This is a public service announcement to all you ladies out there who are like me: Love yourself first. Don’t just tolerate yourself enough to look in the mirror in the morning and think, “eh, good enough.” Don’t shrug your shoulders in masked shame when you are given a genuine compliment because you don’t believe that you deserve it. Learn to love the parts of you that you once hated.
I know you must be questioning what I mean by “first." What I am saying is that you need to love yourself before you’ll ever be able let someone love you. You might go into a relationship thinking you love the person, but if you can’t honestly say that you love yourself too, then you’re lying to yourself. It’s impossible to give love, let alone accept love, when all you do is tolerate yourself. When you enter romantic love with self-esteem the size of a pea, you base all of your good thoughts about yourself on things your partner has said. Whether you want to admit it or not, one day you are going feel so unworthy of this love that you give up and tell them you just can’t anymore and you’ll go back to having nothing. And if they fail you, or fight with you, or chose someone else, you are left lower than you started. Now what do you have?
I get it. Life is full of this pressure to find “your person” and to find them fast. I go to a Christian college and the “ring by spring” expectation might sound like a joke, but if you ask any honest girl on my campus, it is a real day-to-day struggle. You want what you see on "Say Yes to the Dress" or in "The Notebook." You want your fairy-tale. Believe me, I do too…more than I want to admit. It hurts to see your friends find someone two and three times over and here you sit, wondering if you’ll ever be good enough. Not only have I been there, I am there, but I’m not letting that stop me from living my independent life.

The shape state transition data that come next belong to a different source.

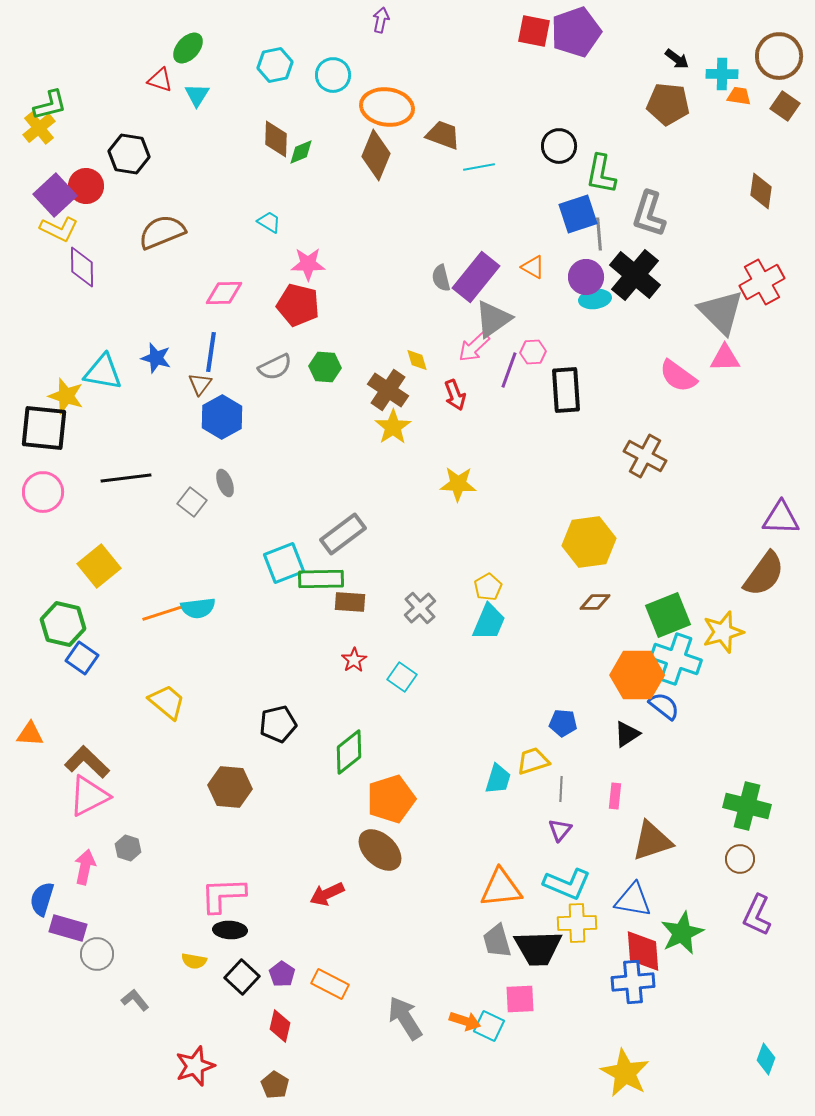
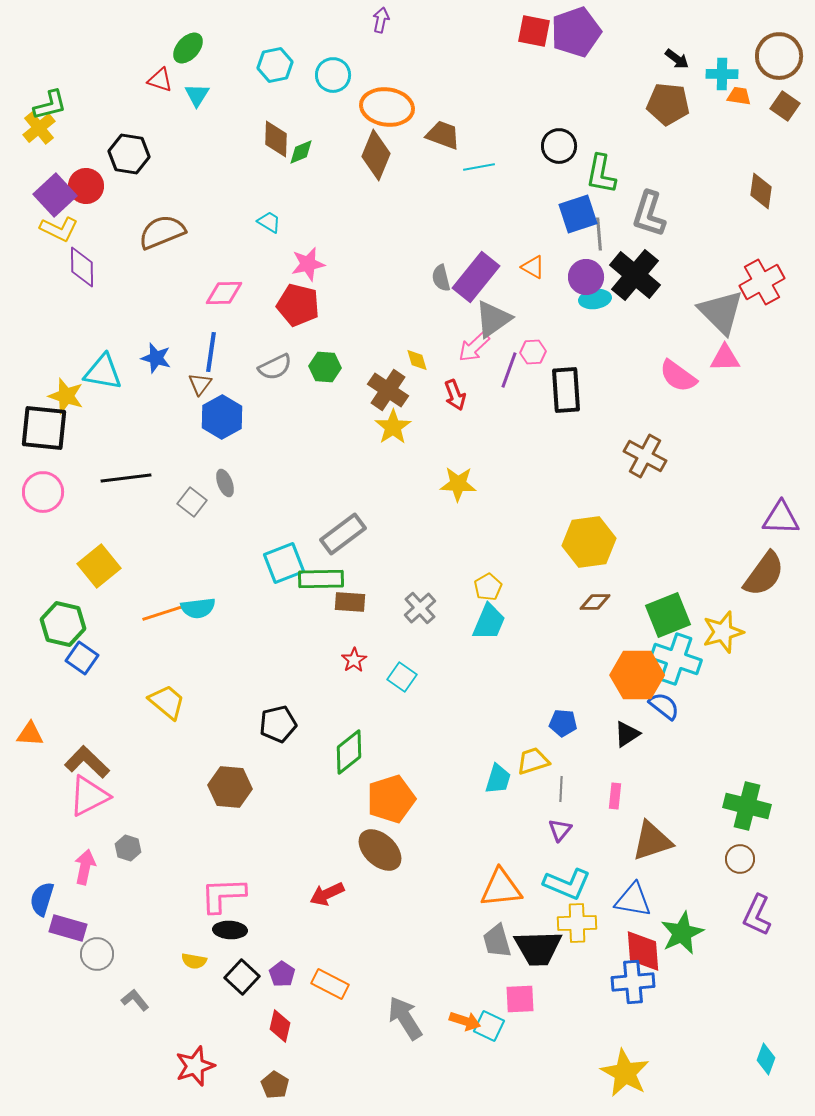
pink star at (308, 264): rotated 12 degrees counterclockwise
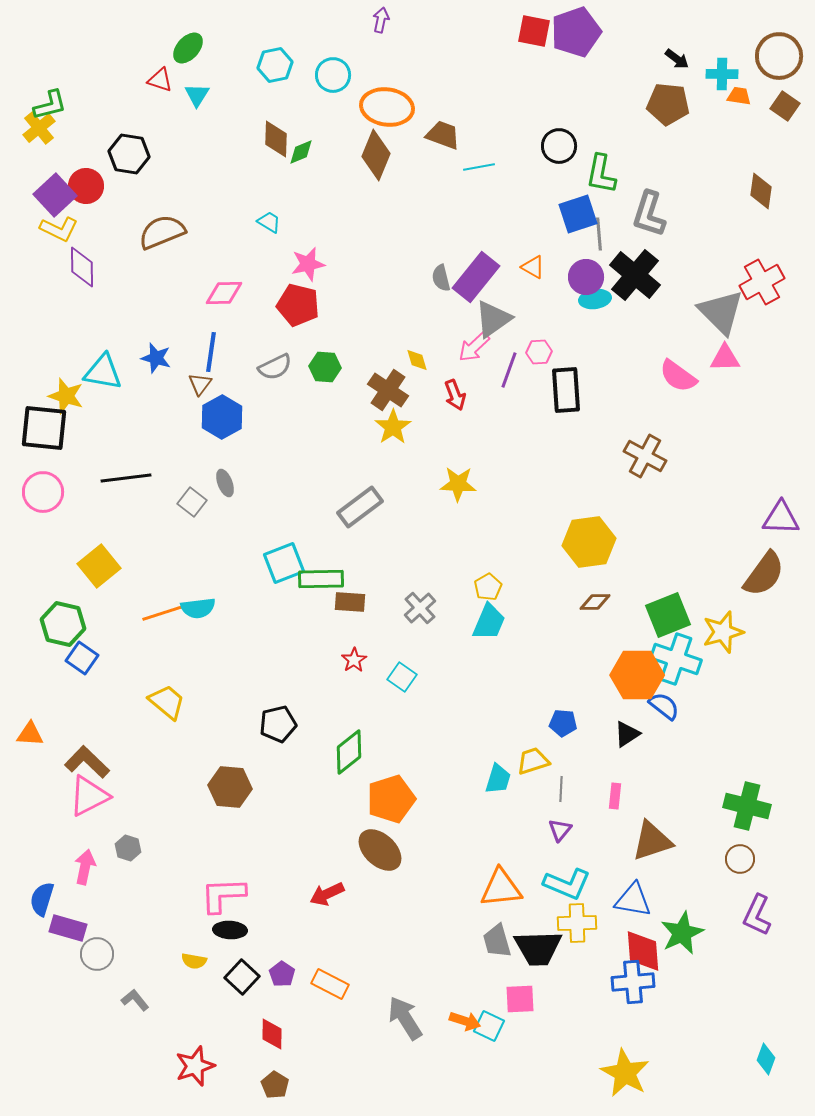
pink hexagon at (533, 352): moved 6 px right
gray rectangle at (343, 534): moved 17 px right, 27 px up
red diamond at (280, 1026): moved 8 px left, 8 px down; rotated 12 degrees counterclockwise
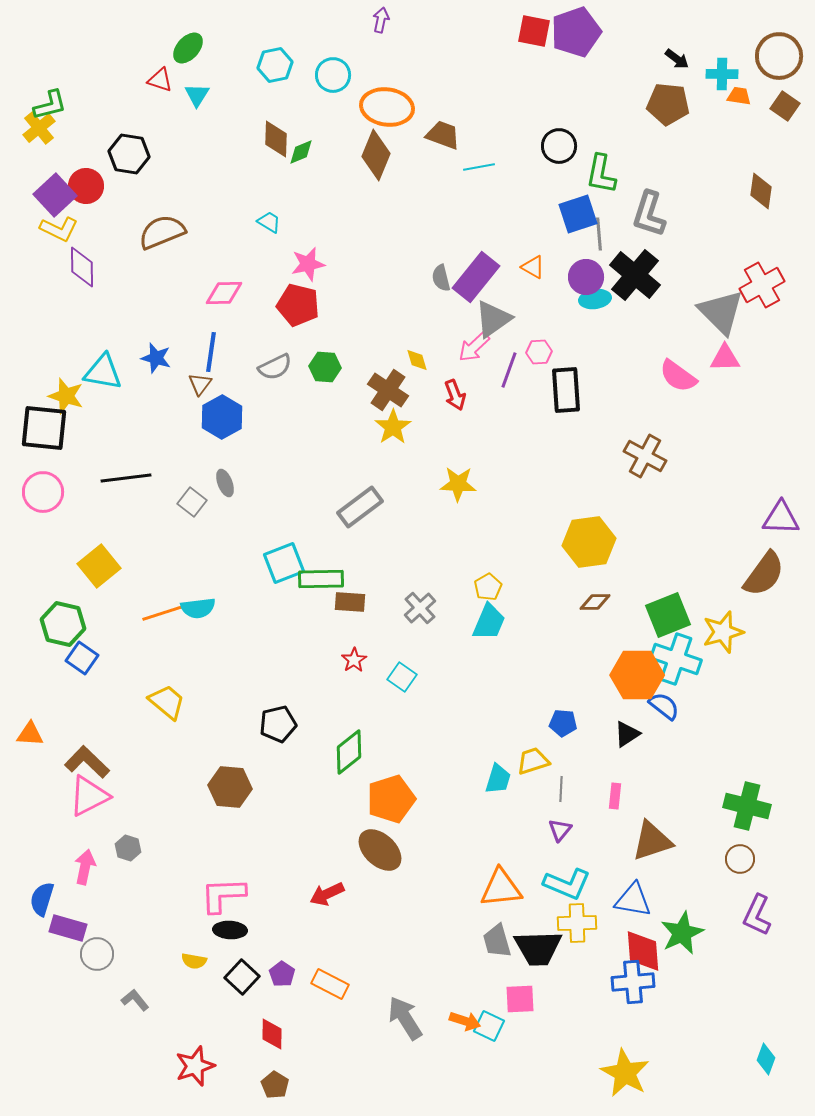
red cross at (762, 282): moved 3 px down
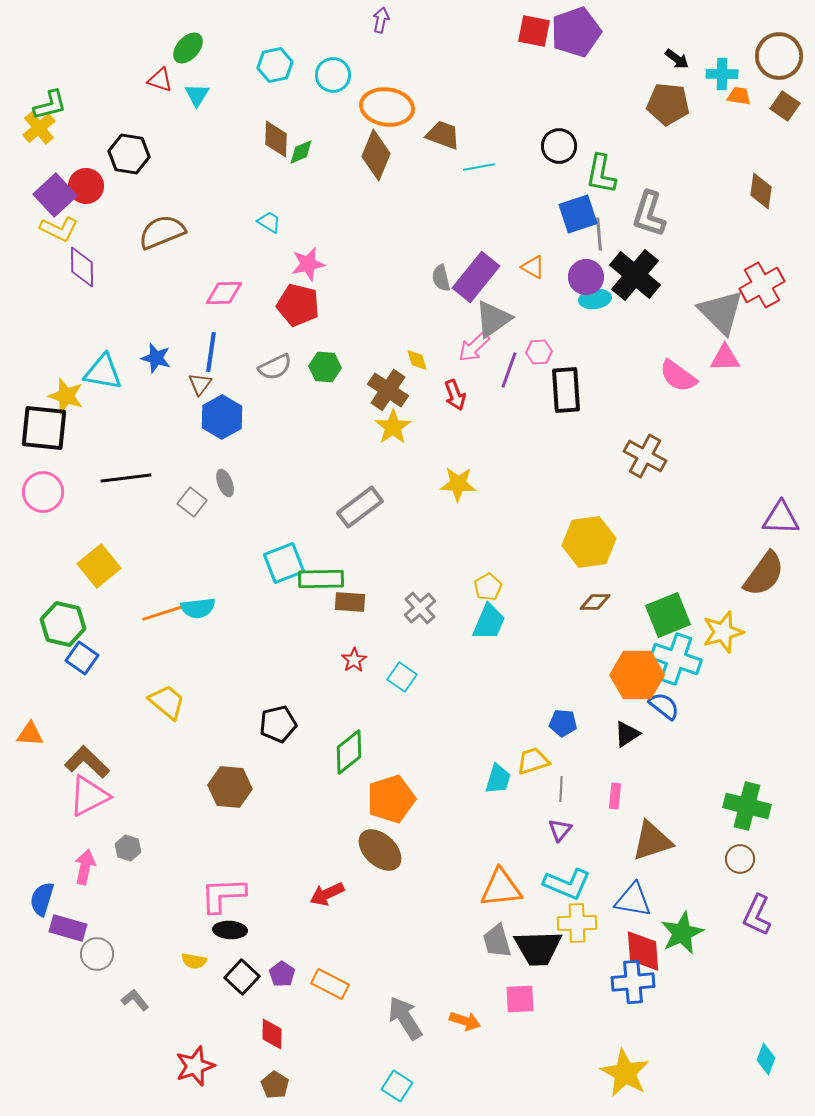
cyan square at (489, 1026): moved 92 px left, 60 px down; rotated 8 degrees clockwise
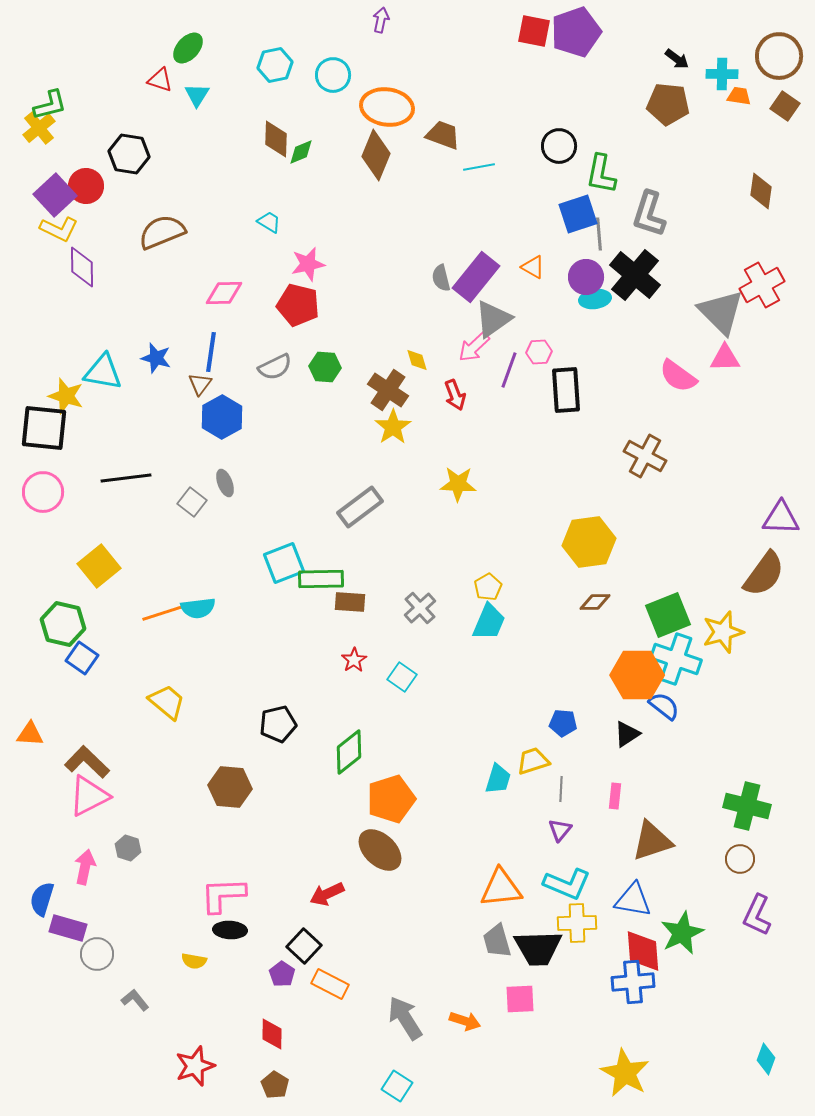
black square at (242, 977): moved 62 px right, 31 px up
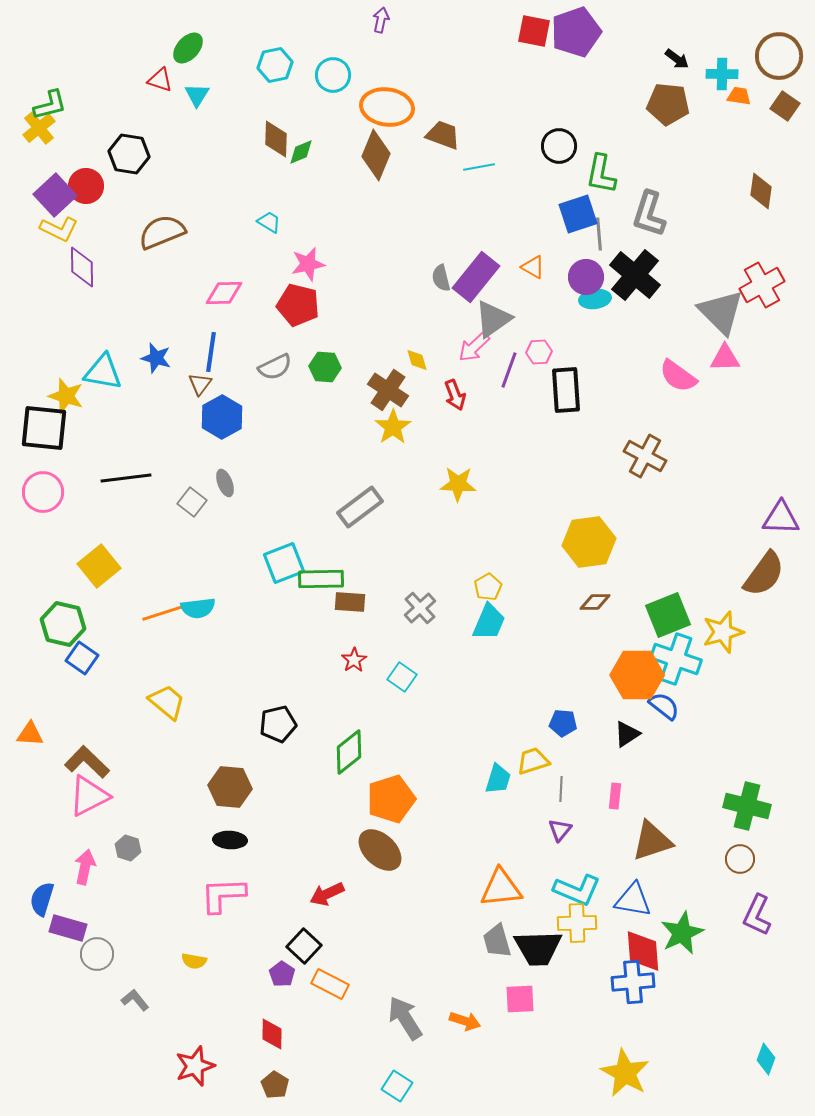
cyan L-shape at (567, 884): moved 10 px right, 6 px down
black ellipse at (230, 930): moved 90 px up
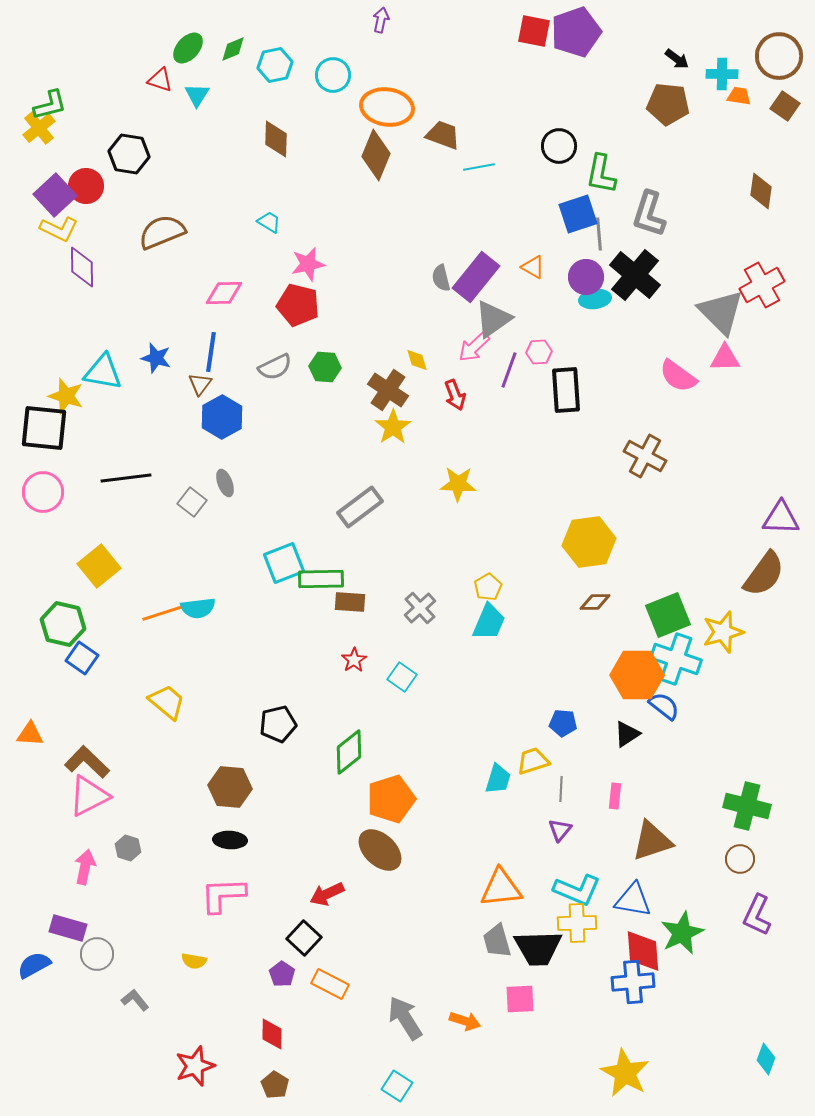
green diamond at (301, 152): moved 68 px left, 103 px up
blue semicircle at (42, 899): moved 8 px left, 66 px down; rotated 44 degrees clockwise
black square at (304, 946): moved 8 px up
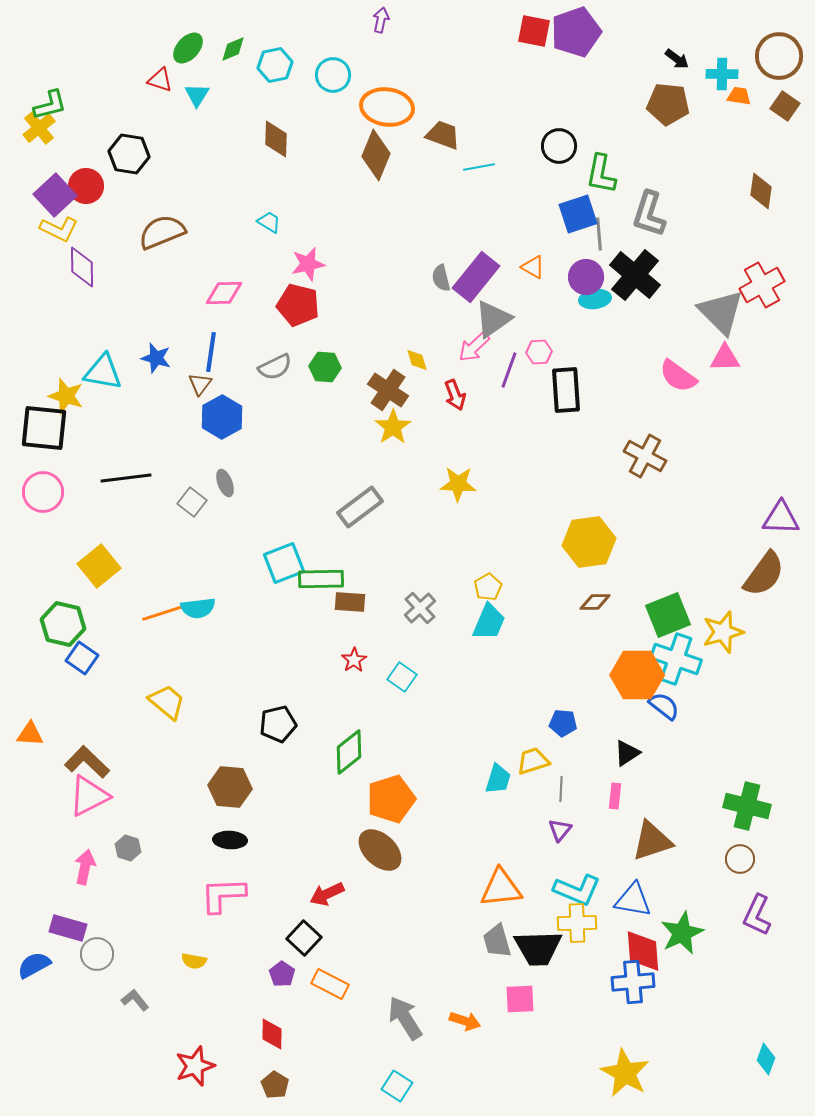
black triangle at (627, 734): moved 19 px down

Earlier this year, I hit the deepest state of self-hate I have ever been in. I stopped eating because I was afraid that if anyone saw me eat, that they would think that I was eating too much, and I wanted to look like the skinny, beautiful girls. I never left my room except to go to class because I felt like people (especially the men) were comparing me to the other intimidatingly beautiful girls on campus. I wanted to be sick when I looked in the mirror. I never thought I would be that broken girl that you see on TV, but here I was, sad and alone. I knew I couldn’t go on living like this. So, I started therapy.
My therapist saved me from myself in the four months I was seeing her. In my first session, she looked me in the eyes and said, “Heidi, you don’t love anything about yourself do you?” I didn’t know what to say, ashamed of the truth. After a minute or two, I just nodded and cried. She smiled and said, “well, that’s what we are going to fix. Heidi, you are going to leave here loving everything about who you are.” I didn’t believe her, but I sit here today more confident than I have ever been.
The point of my sharing is simply this; I am begging you to love yourself. Romantic love and a fairy-tale marriage is not the goal. Does loving you make that entire process possible? Yes. But, loving yourself is so much more important than any man. Love yourself before you pick a career, make friends and explore college or even hangout with friends. Love yourself before you do anything or make any decision.
From someone who knows, please hear me when I say that you are worthy and beautiful and amazing and (more important than all the others) you are strong. Love yourself for all your imperfections and all your mistakes. Love yourself for the woman you are and be excited to meet the woman you will become.